[Stored dataset items]
· · · · ·

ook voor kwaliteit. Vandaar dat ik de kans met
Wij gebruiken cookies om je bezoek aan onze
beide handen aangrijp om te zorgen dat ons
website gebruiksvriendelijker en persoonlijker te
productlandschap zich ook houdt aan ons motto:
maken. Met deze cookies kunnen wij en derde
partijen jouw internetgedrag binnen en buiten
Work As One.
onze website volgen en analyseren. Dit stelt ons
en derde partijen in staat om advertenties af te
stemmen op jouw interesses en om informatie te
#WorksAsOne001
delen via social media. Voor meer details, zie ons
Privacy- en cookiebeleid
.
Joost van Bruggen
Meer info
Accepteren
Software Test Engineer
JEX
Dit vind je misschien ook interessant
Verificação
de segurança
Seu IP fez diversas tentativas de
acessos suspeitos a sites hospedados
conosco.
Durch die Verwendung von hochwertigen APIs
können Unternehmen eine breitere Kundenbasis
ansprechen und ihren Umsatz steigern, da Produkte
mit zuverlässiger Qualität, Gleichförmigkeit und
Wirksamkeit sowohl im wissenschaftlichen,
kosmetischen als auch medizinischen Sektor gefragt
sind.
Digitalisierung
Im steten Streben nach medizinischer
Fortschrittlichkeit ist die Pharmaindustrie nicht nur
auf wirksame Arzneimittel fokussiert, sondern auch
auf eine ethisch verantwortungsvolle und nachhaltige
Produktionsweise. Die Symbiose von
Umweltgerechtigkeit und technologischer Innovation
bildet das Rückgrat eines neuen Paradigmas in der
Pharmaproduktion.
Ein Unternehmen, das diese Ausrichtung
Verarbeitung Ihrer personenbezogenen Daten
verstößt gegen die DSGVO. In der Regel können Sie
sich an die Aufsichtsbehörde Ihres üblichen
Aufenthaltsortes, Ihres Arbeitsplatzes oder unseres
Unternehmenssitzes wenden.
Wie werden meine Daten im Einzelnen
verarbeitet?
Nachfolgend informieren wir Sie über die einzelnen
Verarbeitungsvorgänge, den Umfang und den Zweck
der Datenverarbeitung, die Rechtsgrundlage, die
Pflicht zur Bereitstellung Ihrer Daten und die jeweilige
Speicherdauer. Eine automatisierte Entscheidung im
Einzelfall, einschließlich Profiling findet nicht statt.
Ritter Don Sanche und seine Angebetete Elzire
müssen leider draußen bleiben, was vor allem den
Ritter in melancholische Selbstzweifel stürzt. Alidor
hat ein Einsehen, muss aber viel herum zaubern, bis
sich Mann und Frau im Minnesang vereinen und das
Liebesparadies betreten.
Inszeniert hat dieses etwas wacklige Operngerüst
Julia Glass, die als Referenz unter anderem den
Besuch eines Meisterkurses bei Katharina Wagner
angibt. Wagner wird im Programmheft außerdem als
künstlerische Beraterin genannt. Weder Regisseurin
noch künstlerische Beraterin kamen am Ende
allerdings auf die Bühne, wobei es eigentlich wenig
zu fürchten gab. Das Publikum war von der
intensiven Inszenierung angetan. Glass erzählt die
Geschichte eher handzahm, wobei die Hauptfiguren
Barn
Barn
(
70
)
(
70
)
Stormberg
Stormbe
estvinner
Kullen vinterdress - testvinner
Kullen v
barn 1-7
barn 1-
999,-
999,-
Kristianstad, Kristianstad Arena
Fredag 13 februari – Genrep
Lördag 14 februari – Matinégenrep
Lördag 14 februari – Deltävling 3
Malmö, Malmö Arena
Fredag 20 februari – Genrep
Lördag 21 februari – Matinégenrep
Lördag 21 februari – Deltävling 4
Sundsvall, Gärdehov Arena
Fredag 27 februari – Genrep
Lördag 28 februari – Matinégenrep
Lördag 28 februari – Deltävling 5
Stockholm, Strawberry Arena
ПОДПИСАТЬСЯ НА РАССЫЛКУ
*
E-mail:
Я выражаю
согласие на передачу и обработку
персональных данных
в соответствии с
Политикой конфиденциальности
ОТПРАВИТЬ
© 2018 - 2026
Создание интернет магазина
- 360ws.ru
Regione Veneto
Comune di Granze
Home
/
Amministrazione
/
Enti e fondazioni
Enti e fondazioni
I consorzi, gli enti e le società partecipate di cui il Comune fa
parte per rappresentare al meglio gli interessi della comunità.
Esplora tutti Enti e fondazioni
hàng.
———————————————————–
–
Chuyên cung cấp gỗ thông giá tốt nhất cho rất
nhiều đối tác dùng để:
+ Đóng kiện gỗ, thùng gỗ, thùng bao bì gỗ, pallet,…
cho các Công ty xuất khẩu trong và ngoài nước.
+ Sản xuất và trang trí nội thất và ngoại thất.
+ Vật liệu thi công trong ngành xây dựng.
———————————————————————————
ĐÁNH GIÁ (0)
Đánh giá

· · · · ·

### EXERCISE DIRECTIONS
Copy the records above exactly, leaving nothing out.

### RESPONSE FOR THIS EXERCISE
ook voor kwaliteit. Vandaar dat ik de kans met
Wij gebruiken cookies om je bezoek aan onze
beide handen aangrijp om te zorgen dat ons
website gebruiksvriendelijker en persoonlijker te
productlandschap zich ook houdt aan ons motto:
maken. Met deze cookies kunnen wij en derde
partijen jouw internetgedrag binnen en buiten
Work As One.
onze website volgen en analyseren. Dit stelt ons
en derde partijen in staat om advertenties af te
stemmen op jouw interesses en om informatie te
#WorksAsOne001
delen via social media. Voor meer details, zie ons
Privacy- en cookiebeleid
.
Joost van Bruggen
Meer info
Accepteren
Software Test Engineer
JEX
Dit vind je misschien ook interessant
Verificação
de segurança
Seu IP fez diversas tentativas de
acessos suspeitos a sites hospedados
conosco.
Durch die Verwendung von hochwertigen APIs
können Unternehmen eine breitere Kundenbasis
ansprechen und ihren Umsatz steigern, da Produkte
mit zuverlässiger Qualität, Gleichförmigkeit und
Wirksamkeit sowohl im wissenschaftlichen,
kosmetischen als auch medizinischen Sektor gefragt
sind.
Digitalisierung
Im steten Streben nach medizinischer
Fortschrittlichkeit ist die Pharmaindustrie nicht nur
auf wirksame Arzneimittel fokussiert, sondern auch
auf eine ethisch verantwortungsvolle und nachhaltige
Produktionsweise. Die Symbiose von
Umweltgerechtigkeit und technologischer Innovation
bildet das Rückgrat eines neuen Paradigmas in der
Pharmaproduktion.
Ein Unternehmen, das diese Ausrichtung
Verarbeitung Ihrer personenbezogenen Daten
verstößt gegen die DSGVO. In der Regel können Sie
sich an die Aufsichtsbehörde Ihres üblichen
Aufenthaltsortes, Ihres Arbeitsplatzes oder unseres
Unternehmenssitzes wenden.
Wie werden meine Daten im Einzelnen
verarbeitet?
Nachfolgend informieren wir Sie über die einzelnen
Verarbeitungsvorgänge, den Umfang und den Zweck
der Datenverarbeitung, die Rechtsgrundlage, die
Pflicht zur Bereitstellung Ihrer Daten und die jeweilige
Speicherdauer. Eine automatisierte Entscheidung im
Einzelfall, einschließlich Profiling findet nicht statt.
Ritter Don Sanche und seine Angebetete Elzire
müssen leider draußen bleiben, was vor allem den
Ritter in melancholische Selbstzweifel stürzt. Alidor
hat ein Einsehen, muss aber viel herum zaubern, bis
sich Mann und Frau im Minnesang vereinen und das
Liebesparadies betreten.
Inszeniert hat dieses etwas wacklige Operngerüst
Julia Glass, die als Referenz unter anderem den
Besuch eines Meisterkurses bei Katharina Wagner
angibt. Wagner wird im Programmheft außerdem als
künstlerische Beraterin genannt. Weder Regisseurin
noch künstlerische Beraterin kamen am Ende
allerdings auf die Bühne, wobei es eigentlich wenig
zu fürchten gab. Das Publikum war von der
intensiven Inszenierung angetan. Glass erzählt die
Geschichte eher handzahm, wobei die Hauptfiguren
Barn
Barn
(
70
)
(
70
)
Stormberg
Stormbe
estvinner
Kullen vinterdress - testvinner
Kullen v
barn 1-7
barn 1-
999,-
999,-
Kristianstad, Kristianstad Arena
Fredag 13 februari – Genrep
Lördag 14 februari – Matinégenrep
Lördag 14 februari – Deltävling 3
Malmö, Malmö Arena
Fredag 20 februari – Genrep
Lördag 21 februari – Matinégenrep
Lördag 21 februari – Deltävling 4
Sundsvall, Gärdehov Arena
Fredag 27 februari – Genrep
Lördag 28 februari – Matinégenrep
Lördag 28 februari – Deltävling 5
Stockholm, Strawberry Arena
ПОДПИСАТЬСЯ НА РАССЫЛКУ
*
E-mail:
Я выражаю
согласие на передачу и обработку
персональных данных
в соответствии с
Политикой конфиденциальности
ОТПРАВИТЬ
© 2018 - 2026
Создание интернет магазина
- 360ws.ru
Regione Veneto
Comune di Granze
Home
/
Amministrazione
/
Enti e fondazioni
Enti e fondazioni
I consorzi, gli enti e le società partecipate di cui il Comune fa
parte per rappresentare al meglio gli interessi della comunità.
Esplora tutti Enti e fondazioni
hàng.
———————————————————–
–
Chuyên cung cấp gỗ thông giá tốt nhất cho rất
nhiều đối tác dùng để:
+ Đóng kiện gỗ, thùng gỗ, thùng bao bì gỗ, pallet,…
cho các Công ty xuất khẩu trong và ngoài nước.
+ Sản xuất và trang trí nội thất và ngoại thất.
+ Vật liệu thi công trong ngành xây dựng.
———————————————————————————
ĐÁNH GIÁ (0)
Đánh giá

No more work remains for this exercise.